Records excerpted from a collection
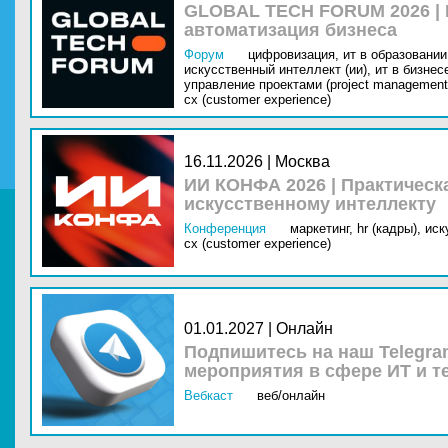
GLOBAL TECH FORUM 2026 |
автоматизация бизнеса
Форум
цифровизация,
ит в образовании 
искусственный интеллект (ии),
ит в бизнес
управление проектами (project management
cx (customer experience)
16.11.2026 | Москва
ИИ КОНФА 2026 | Практическ
искусственному интеллекту
Конференция
маркетинг,
hr (кадры),
иск
cx (customer experience)
01.01.2027 | Онлайн
Подпишитесь на наш Telegra
мероприятия в сфере ИТ и т
Вебкаст
веб/онлайн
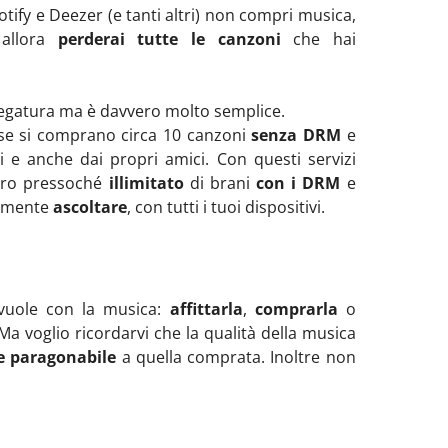
tify e Deezer (e tanti altri) non compri musica,
 allora
perderai tutte le canzoni
che hai
fregatura ma è davvero molto semplice.
e si comprano circa 10 canzoni
senza DRM
e
tivi e anche dai propri amici. Con questi servizi
ro pressoché
illimitato
di brani
con i DRM
e
lamente
ascoltare
, con tutti i tuoi dispositivi.
 vuole con la musica:
affittarla
,
comprarla
o
Ma voglio ricordarvi che la qualità della musica
 paragonabile
a quella comprata. Inoltre non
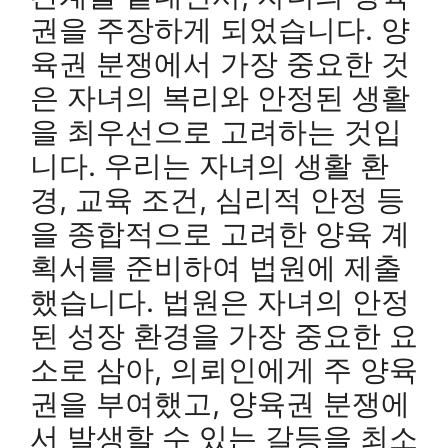
권을 주장하게 되었습니다. 양
육권 분쟁에서 가장 중요한 것
은 자녀의 복리와 안정된 생활
을 최우선으로 고려하는 것입
니다. 우리는 자녀의 생활 환
경, 교육 조건, 심리적 안정 등
을 종합적으로 고려한 양육 계
획서를 준비하여 법원에 제출
했습니다. 법원은 자녀의 안정
된 성장 환경을 가장 중요한 요
소로 삼아, 의뢰인에게 주 양육
권을 부여했고, 양육권 분쟁에
서 발생할 수 있는 갈등을 최소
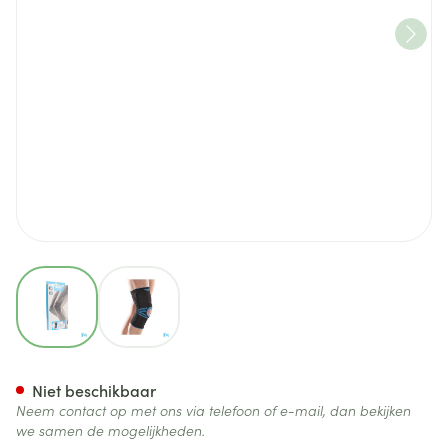
View larger image
View larger image
Bota Ortho Df 1110 Noir/ Zwar
Niet beschikbaar
Neem contact op met ons via telefoon of e-mail, dan bekijken
we samen de mogelijkheden.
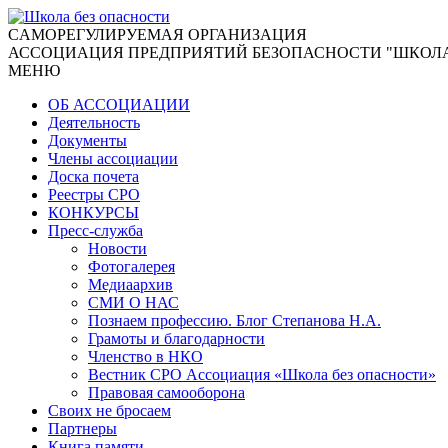
CАМОРЕГУЛИРУЕМАЯ ОРГАНИЗАЦИЯ
АССОЦИАЦИЯ ПРЕДПРИЯТИЙ БЕЗОПАСНОСТИ "ШКОЛА
МЕНЮ
ОБ АССОЦИАЦИИ
Деятельность
Документы
Члены ассоциации
Доска почета
Реестры СРО
КОНКУРСЫ
Пресс-служба
Новости
Фотогалерея
Медиаархив
СМИ О НАС
Познаем профессию. Блог Степанова Н.А.
Грамоты и благодарности
Членство в НКО
Вестник СРО Ассоциация «Школа без опасности»
Правовая самооборона
Своих не бросаем
Партнеры
Книга памяти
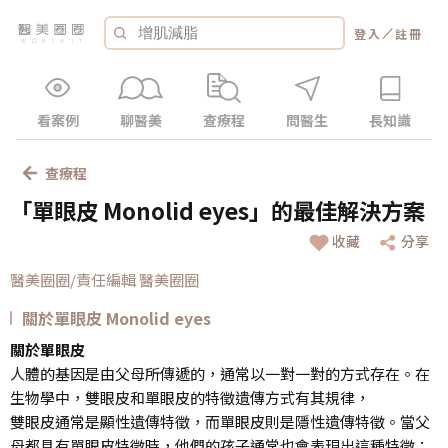
／
登入
註冊
看案例
聊醫美
查療程
問醫生
長知識
查療程
「單眼皮 Monolid eyes」的最佳解決方案
收藏
分享
醫美圈圈/責任編輯 醫美圈圈
關於單眼皮 Monolid eyes
關於單眼皮
人體的基因是由父母所傳遞的，通常以一對一對的方式存在。在
生物學中，雙眼皮和單眼皮的特徵遺傳方式有其規律，
雙眼皮通常是顯性遺傳特徵，而單眼皮則是隱性遺傳特徵。當父
母都具有單眼皮特徵時，他們的孩子通常也會表現出這種特徵；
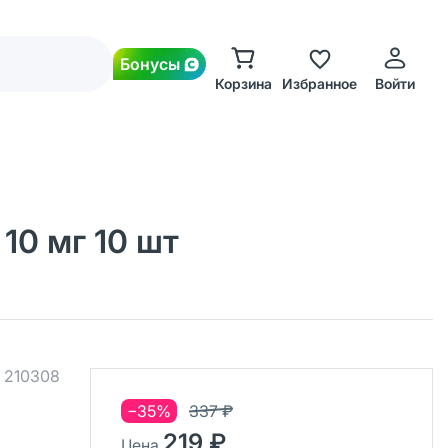
Бонусы
Корзина
Избранное
Войти
10 мг 10 шт
.
210308
−35%
337 ₽
219 ₽
Цена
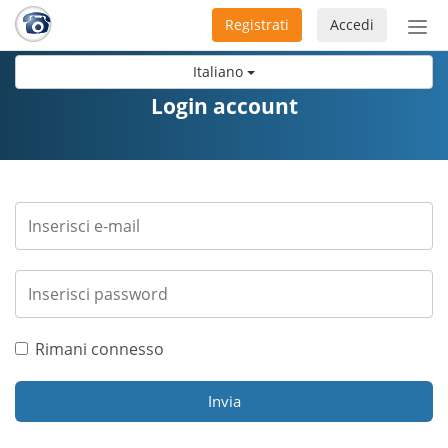
Registrati
Accedi
Atti
nav
Italiano
Login account
Rimani connesso
Invia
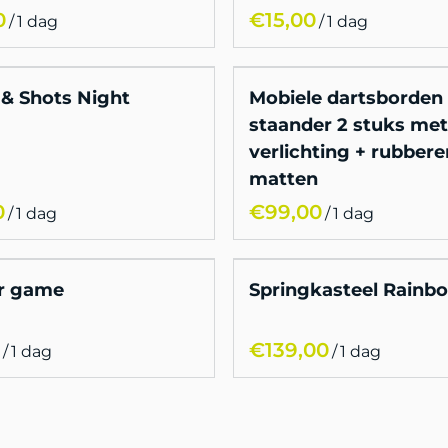
/
/
 & Shots Night
Mobiele dartsborden
staander 2 stuks met
verlichting + rubbere
matten
/
/
r game
Springkasteel Rainb
/
/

> **TASK DIRECTIONS**
Repeat the data exactly. Pictures should not appear.

> **SOLVED PROBLEM**
GLOBAL TECH FORUM 2026 |
автоматизация бизнеса
Форум
цифровизация,
ит в образовании 
искусственный интеллект (ии),
ит в бизнес
управление проектами (project management
cx (customer experience)
16.11.2026 | Москва
ИИ КОНФА 2026 | Практическ
искусственному интеллекту
Конференция
маркетинг,
hr (кадры),
иск
cx (customer experience)
01.01.2027 | Онлайн
Подпишитесь на наш Telegra
мероприятия в сфере ИТ и т
Вебкаст
веб/онлайн
tify e Deezer (e tanti altri) non compri musica,
 allora
perderai tutte le canzoni
che hai
fregatura ma è davvero molto semplice.
e si comprano circa 10 canzoni
senza DRM
e
tivi e anche dai propri amici. Con questi servizi
ro pressoché
illimitato
di brani
con i DRM
e
lamente
ascoltare
, con tutti i tuoi dispositivi.
 vuole con la musica:
affittarla
,
comprarla
o
Ma voglio ricordarvi che la qualità della musica
 paragonabile
a quella comprata. Inoltre non
권을 주장하게 되었습니다. 양
육권 분쟁에서 가장 중요한 것
은 자녀의 복리와 안정된 생활
을 최우선으로 고려하는 것입
니다. 우리는 자녀의 생활 환
경, 교육 조건, 심리적 안정 등
을 종합적으로 고려한 양육 계
획서를 준비하여 법원에 제출
했습니다. 법원은 자녀의 안정
된 성장 환경을 가장 중요한 요
소로 삼아, 의뢰인에게 주 양육
권을 부여했고, 양육권 분쟁에
서 발생할 수 있는 갈등을 최소
View larger image
View larger image
Bota Ortho Df 1110 Noir/ Zwar
Niet beschikbaar
Neem contact op met ons via telefoon of e-mail, dan bekijken
we samen de mogelijkheden.
CАМОРЕГУЛИРУЕМАЯ ОРГАНИЗАЦИЯ
АССОЦИАЦИЯ ПРЕДПРИЯТИЙ БЕЗОПАСНОСТИ "ШКОЛА
МЕНЮ
ОБ АССОЦИАЦИИ
Деятельность
Документы
Члены ассоциации
Доска почета
Реестры СРО
КОНКУРСЫ
Пресс-служба
Новости
Фотогалерея
Медиаархив
СМИ О НАС
Познаем профессию. Блог Степанова Н.А.
Грамоты и благодарности
Членство в НКО
Вестник СРО Ассоциация «Школа без опасности»
Правовая самооборона
Своих не бросаем
Партнеры
Книга памяти
／
登入
註冊
看案例
聊醫美
查療程
問醫生
長知識
查療程
「單眼皮 Monolid eyes」的最佳解決方案
收藏
分享
醫美圈圈/責任編輯 醫美圈圈
關於單眼皮 Monolid eyes
關於單眼皮
人體的基因是由父母所傳遞的，通常以一對一對的方式存在。在
生物學中，雙眼皮和單眼皮的特徵遺傳方式有其規律，
雙眼皮通常是顯性遺傳特徵，而單眼皮則是隱性遺傳特徵。當父
母都具有單眼皮特徵時，他們的孩子通常也會表現出這種特徵；
Бонусы
Корзина
Избранное
Войти
10 мг 10 шт
.
210308
−35%
337 ₽
219 ₽
Цена
Registrati
Accedi
Atti
nav
Italiano
Login account
Rimani connesso
Invia
/
/
 & Shots Night
Mobiele dartsborden
staander 2 stuks met
verlichting + rubbere
matten
/
/
r game
Springkasteel Rainb
/
/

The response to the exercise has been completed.